Description of the task →
Lines in the records below that contain the word "الوظيفة" must each be copied.

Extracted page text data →
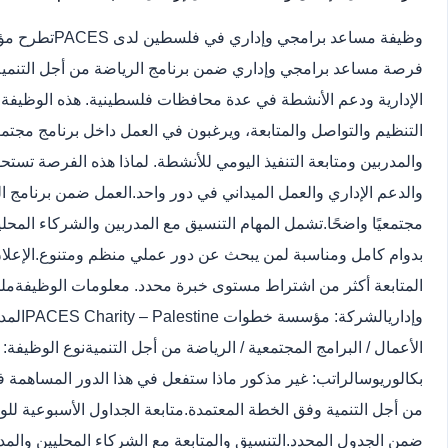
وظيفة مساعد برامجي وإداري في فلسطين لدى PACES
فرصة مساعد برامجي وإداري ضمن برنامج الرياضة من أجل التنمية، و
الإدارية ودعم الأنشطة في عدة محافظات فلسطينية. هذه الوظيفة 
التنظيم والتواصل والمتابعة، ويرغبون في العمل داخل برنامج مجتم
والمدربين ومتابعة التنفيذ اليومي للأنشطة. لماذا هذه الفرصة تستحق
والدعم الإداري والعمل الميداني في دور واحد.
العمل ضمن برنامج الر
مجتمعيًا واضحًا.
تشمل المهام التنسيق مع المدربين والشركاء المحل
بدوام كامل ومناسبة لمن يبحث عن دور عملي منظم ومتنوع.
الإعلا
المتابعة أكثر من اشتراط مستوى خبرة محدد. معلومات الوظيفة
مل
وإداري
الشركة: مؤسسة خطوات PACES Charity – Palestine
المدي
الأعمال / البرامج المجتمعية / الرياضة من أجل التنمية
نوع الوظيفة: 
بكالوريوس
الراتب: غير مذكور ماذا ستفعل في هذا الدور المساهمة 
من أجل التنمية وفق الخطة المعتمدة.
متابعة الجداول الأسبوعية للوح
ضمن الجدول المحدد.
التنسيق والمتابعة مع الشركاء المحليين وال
---
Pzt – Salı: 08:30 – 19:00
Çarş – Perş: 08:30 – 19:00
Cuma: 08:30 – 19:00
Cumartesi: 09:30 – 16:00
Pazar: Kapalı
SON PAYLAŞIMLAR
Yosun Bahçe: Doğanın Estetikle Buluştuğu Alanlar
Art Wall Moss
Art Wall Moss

Output for this exercise →
الإدارية ودعم الأنشطة في عدة محافظات فلسطينية. هذه الوظيفة 
المتابعة أكثر من اشتراط مستوى خبرة محدد. معلومات الوظيفة
نوع الوظيفة: 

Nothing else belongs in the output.